Impunidad: ¿hasta cuándo?

“Tengo los soldados fuera de mi casa porque estoy denunciando al gobierno. He sido reprimido”, Nepomuceno Moreno alzó una fotografía de su hijo Jorge Moreno, de 17 años, en el Castillo de Chapultepec.

Era octubre de 2011 y Moreno había llegado a una reunión con el presidente Felipe Calderón. “A mi hijo se lo llevaron policías estatales”, le dijo. “El gobierno del Estado no me ha ayudado en nada”. Sin aspavientos, Moreno reclamó la incapacidad de las instituciones del Estado para encontrar a su hijo Jorge Moreno, desaparecido un año antes en Hermosillo.

Un mes después de conversar con el presidente de la república, Nepomuceno Moreno era asesinado de siete balazos, en la misma ciudad donde su hijo fue ejecutado.

Un mes después, cuando aun no terminaban los rezos por la muerte de Nepomuceno Moreno, cerca de la Navidad de ese año, la señora Norma Ledezma, dirigente de la organización Nuestras hijas de Regreso a Casa, de Ciudad Juárez, Chihuahua, fue atacada a balazos; Ledezma, madre de Lilia Alejandra García Andrade, joven desaparecida en 2001,  encabezaba una lucha en defensa de los derechos de las mujeres y para exigir la búsqueda de desaparecidas.

Seis meses antes de los atentados contra Nepomuceno Moreno y Norma Ledezma, el presidente Calderón había firmado el acuerdo que creó las bases del Mecanismo de Protección de Defensores de Derechos Humanos, a partir de acciones coordinadas entre distintas secretarías, la Procuraduría y los gobiernos de los estados.

Ayer en Los Pinos el presidente Enrique Peña anunció que se fortalecerán la estructura y el presupuesto del mecanismo de protección para las personas defensoras de derechos humanos y periodistas y que se crearán instrumentos de coordinación con todos los gobiernos de los estados para ese fin.

La razón esencial de la impunidad en México es que las instituciones de justicia no funcionan.

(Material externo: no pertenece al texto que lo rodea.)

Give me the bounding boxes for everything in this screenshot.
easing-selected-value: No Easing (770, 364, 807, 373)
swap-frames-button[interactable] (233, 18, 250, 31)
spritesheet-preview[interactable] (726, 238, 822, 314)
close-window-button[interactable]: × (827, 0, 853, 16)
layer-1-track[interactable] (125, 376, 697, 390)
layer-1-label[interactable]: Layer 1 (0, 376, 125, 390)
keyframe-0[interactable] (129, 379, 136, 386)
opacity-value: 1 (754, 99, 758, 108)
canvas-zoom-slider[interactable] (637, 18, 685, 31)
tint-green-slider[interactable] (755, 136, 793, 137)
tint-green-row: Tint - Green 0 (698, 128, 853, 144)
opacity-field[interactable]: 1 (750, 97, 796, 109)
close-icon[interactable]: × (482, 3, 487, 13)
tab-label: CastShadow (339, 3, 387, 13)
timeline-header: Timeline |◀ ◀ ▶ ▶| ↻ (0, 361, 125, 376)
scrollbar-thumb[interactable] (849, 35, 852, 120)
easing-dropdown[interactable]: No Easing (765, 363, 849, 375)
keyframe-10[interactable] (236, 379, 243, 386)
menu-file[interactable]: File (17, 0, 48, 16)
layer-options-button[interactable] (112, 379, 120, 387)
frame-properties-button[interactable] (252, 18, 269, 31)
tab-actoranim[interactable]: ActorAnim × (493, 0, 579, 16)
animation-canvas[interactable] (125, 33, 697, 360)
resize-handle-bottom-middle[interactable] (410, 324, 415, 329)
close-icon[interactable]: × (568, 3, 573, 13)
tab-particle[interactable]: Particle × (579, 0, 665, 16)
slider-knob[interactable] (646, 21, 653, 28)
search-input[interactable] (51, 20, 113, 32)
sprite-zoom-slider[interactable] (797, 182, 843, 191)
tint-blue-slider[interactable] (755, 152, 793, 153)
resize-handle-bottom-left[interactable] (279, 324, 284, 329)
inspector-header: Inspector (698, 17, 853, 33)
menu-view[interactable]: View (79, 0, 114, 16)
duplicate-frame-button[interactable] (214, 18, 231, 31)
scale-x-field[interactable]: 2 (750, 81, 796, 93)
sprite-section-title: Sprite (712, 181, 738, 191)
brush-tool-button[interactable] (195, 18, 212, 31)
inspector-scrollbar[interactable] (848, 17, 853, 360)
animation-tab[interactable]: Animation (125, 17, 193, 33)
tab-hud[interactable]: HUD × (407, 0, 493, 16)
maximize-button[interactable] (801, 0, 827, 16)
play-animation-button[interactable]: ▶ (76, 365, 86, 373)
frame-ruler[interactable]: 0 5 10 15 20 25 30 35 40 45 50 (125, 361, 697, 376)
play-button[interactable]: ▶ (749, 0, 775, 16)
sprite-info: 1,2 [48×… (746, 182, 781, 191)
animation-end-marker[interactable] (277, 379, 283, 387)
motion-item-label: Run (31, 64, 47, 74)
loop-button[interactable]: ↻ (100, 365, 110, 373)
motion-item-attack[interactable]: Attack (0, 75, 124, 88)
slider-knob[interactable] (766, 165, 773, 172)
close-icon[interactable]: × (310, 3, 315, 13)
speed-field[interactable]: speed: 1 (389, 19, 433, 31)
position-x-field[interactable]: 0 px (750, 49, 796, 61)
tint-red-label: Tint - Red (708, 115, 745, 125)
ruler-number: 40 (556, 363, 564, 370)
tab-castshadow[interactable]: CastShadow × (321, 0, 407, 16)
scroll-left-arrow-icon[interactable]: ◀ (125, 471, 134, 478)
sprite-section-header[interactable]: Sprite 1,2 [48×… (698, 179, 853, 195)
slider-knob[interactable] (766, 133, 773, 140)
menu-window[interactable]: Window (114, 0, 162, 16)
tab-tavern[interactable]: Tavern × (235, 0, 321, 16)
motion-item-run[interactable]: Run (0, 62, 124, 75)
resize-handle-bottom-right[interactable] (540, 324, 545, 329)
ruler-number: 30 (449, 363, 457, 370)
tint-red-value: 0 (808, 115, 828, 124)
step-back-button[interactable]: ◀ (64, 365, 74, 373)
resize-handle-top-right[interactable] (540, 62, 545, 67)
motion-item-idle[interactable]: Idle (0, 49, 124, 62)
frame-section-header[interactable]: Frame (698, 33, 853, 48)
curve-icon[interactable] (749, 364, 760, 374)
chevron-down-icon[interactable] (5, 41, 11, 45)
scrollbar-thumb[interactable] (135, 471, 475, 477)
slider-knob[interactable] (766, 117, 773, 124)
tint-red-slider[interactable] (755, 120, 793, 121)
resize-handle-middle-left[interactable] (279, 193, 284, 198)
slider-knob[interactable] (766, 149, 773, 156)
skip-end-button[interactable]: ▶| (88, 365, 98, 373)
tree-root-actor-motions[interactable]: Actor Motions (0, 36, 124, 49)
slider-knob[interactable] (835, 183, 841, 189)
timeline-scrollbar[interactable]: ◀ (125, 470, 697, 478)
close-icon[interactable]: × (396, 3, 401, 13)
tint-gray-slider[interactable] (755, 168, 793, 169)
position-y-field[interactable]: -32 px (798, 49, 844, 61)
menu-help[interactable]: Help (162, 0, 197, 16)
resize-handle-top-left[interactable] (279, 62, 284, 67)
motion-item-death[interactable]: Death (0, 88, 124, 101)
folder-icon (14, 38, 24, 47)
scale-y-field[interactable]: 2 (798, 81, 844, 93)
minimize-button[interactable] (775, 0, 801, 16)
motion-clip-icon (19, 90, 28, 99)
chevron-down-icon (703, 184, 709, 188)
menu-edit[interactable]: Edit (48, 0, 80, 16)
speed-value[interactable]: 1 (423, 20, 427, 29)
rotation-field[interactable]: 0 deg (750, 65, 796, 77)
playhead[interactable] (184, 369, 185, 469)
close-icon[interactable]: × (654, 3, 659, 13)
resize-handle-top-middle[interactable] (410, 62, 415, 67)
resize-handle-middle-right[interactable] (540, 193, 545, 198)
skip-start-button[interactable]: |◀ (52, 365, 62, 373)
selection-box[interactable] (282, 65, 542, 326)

No lo hizo el gobierno del presidente Calderón y no lo ha hecho el gobierno de Peña, que 105 asesinatos después admite que hasta antes de la ejecución de Valdez no se había hecho lo necesario para que la Federación y los Estados se coordinaran, para que el mecanismo de protección tuviera los recursos suficientes para ser efectivo, para que la Fiscalía de Delitos contra la Libertad de Expresión deje de ser un membrete mientras en la calle los periodistas siguen cayendo como moscas.

En estos años México se ha convertido en una gigantesca fosa de periodistas y activistas independientes–cerca de 40 periodistas asesinados en cuatro años y casi 300 activistas ejecutados en dos años.

El país supura muertos y lo peor de todo es que la sociedad no reacciona ni parece entender que cada que un activista o un periodista es asesinado nos convertimos –parafraseando a Javier Valdez en homicidas de nuestro futuro porque cada que uno de ellos muere, crece el océano de impunidad y se reduce la posibilidad de que la sociedad comprenda la importancia del trabajo de ambos para traducir la subcultura del narcotráfico y la manera en la que ha penetrado en  todos los sectores sociales, socavado las instituciones y teñido de sangre el país.

Cada periodista y activista asesinado–como cada ciudadano que pierde la vida–es responsabilidad del Estado, y esa responsabilidad incluye la inadmisible inacción del Estado y sus instituciones.